Long before she was an English teacher, one of Eleanor’s loves was literature, with considerable emphasis on Shakespeare. She and her daughter would prop a copy of Macbeth or Hamlet over the kitchen sink and learn passage after passage while they washed and dried the dishes together. Whenever a nationally or internationally known Shakespearean actor would get as close as Eugene or Portland, an exception was made to the rule that grade school children should go to bed early, and off the family would go to watch Fritz Leiber or Sir Philip Ben Greet. (Her daughter has made a donation of Shakespearean books to the OSU Library in recognition of this interest and a gift to the city library because of her constant concern over its progress long before the present building was started.) One of her most outstanding traits was probably her delightful sense of humor. Long after her death, friends would quote funny little things she had said on the spur of the moment. A woman of talent, ambition, and sunny disposition, Eleanor Ingalls served family, college, and community in generous measures. Dean Ralph Colby, in a memorial printed in The Lamplighter, conveyed the esteem and devotion she had inspired in these words: “And through all the years she gathered a host of varied friends, who delighted in her humor, admired her good-natured honesty, and simply liked her for what she genuinely was.”

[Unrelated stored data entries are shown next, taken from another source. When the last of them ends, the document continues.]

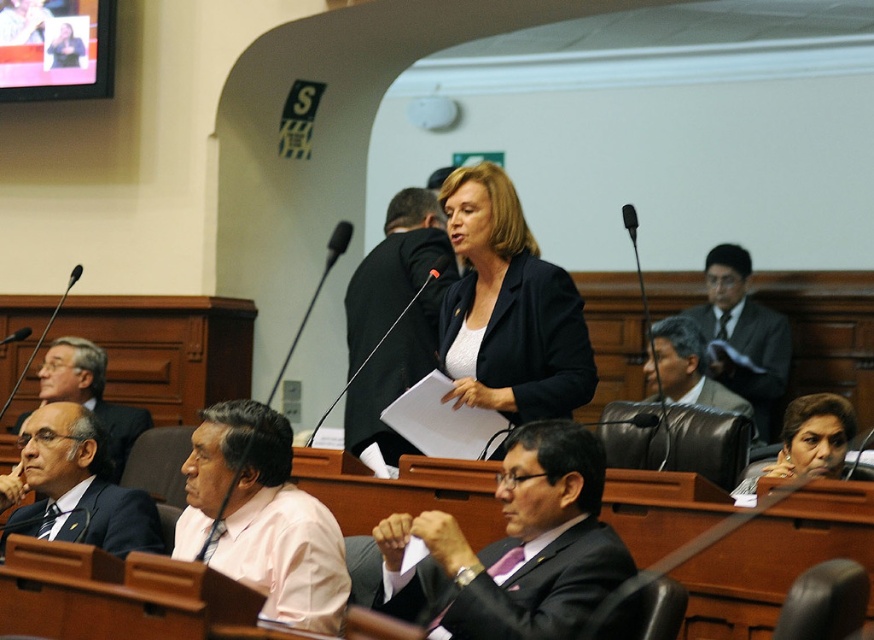 Question: Based on their relative distances, which object is farther from the matte black suit at center?

Choices:
 (A) dark gray suit at center
 (B) dark suit at left
 (C) black matte jacket at center

Answer: (A)

Question: In this image, where is dark gray suit at center located relative to matte black hair at center?

Choices:
 (A) above
 (B) below

Answer: (A)

Question: Is matte black suit at center bigger than matte black hair at center?

Choices:
 (A) no
 (B) yes

Answer: (B)

Question: Which point is farther from the camera taking this photo?

Choices:
 (A) [66, 474]
 (B) [472, 214]
 (C) [392, 365]
 (D) [545, 458]

Answer: (C)

Question: Which of the following is the closest to the observer?

Choices:
 (A) (x=94, y=477)
 (B) (x=545, y=289)
 (C) (x=778, y=452)
 (D) (x=725, y=372)

Answer: (A)

Question: Can you confirm if matte black suit at center is positioned above matte black blazer at center?

Choices:
 (A) yes
 (B) no

Answer: (B) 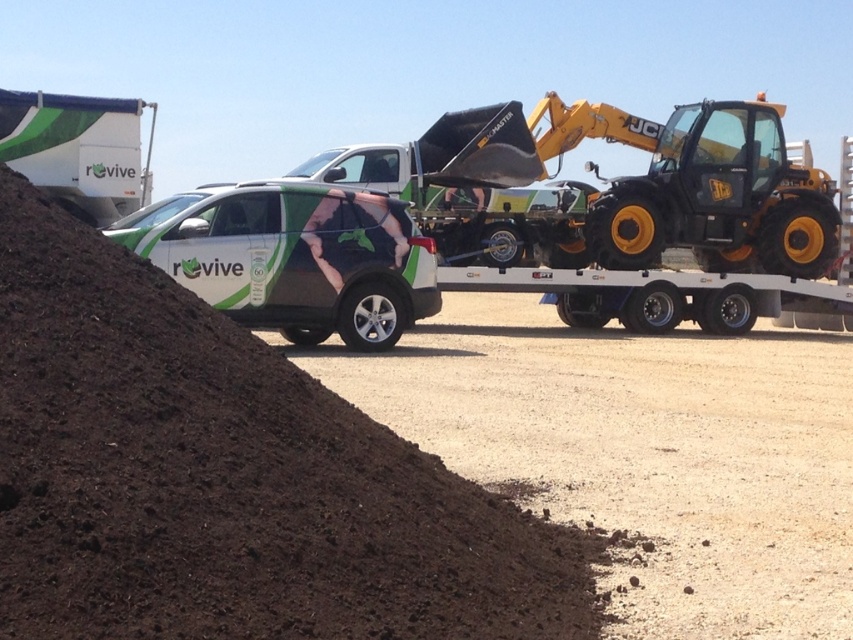 Question: Does dark brown soil at lower left appear over yellow metallic excavator at center?

Choices:
 (A) no
 (B) yes

Answer: (A)

Question: Can you confirm if dark brown soil at lower left is positioned below white glossy suv at center?

Choices:
 (A) no
 (B) yes

Answer: (B)

Question: Which is nearer to the dark brown soil at lower left?

Choices:
 (A) yellow metallic excavator at center
 (B) white glossy suv at center

Answer: (B)

Question: Is yellow metallic excavator at center to the left of white glossy suv at center from the viewer's perspective?

Choices:
 (A) no
 (B) yes

Answer: (A)

Question: Which point is closer to the camera?

Choices:
 (A) (349, 314)
 (B) (4, 413)
 (C) (671, 218)

Answer: (B)

Question: Considering the real-world distances, which object is closest to the yellow metallic excavator at center?

Choices:
 (A) white glossy suv at center
 (B) dark brown soil at lower left

Answer: (A) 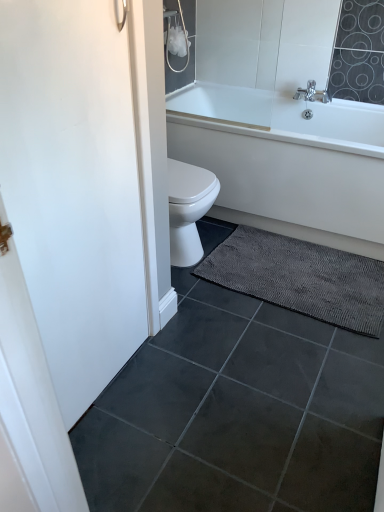 Question: Should I look upward or downward to see white glossy bathtub at upper right?

Choices:
 (A) down
 (B) up

Answer: (B)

Claude E. Ingalls died August 8, 1950, at the age of seventy-two, a prominent and respected man. The editorial tributes paid him by his colleagues throughout the state lauded his individualism, his fearlessness in being outspoken, his personal dedication to his strong beliefs and his outstanding ability as a scholarly journalist. A tribute from his friend and business associate, Governor Charles A. Sprague, quoted here in part in the Salem Statesman on August 10, 1950, conveyed the feelings of his fellow journalists: “Loyalty and courage were badges appropriate to Claude Ingalls….He scorned sham and hypocrisy. He fought ceaselessly against forces which he thought were destroying the country. He would not hedge or equivocate in stating his convictions even though some subscribers might grow irate over what he wrote. During his long tenure as editor of the Corvallis Gazette-Times he enjoyed complete freedom of expression; and his reputation as a fearless editor and able writer went far beyond the Gazette-Times’ normal circulation area.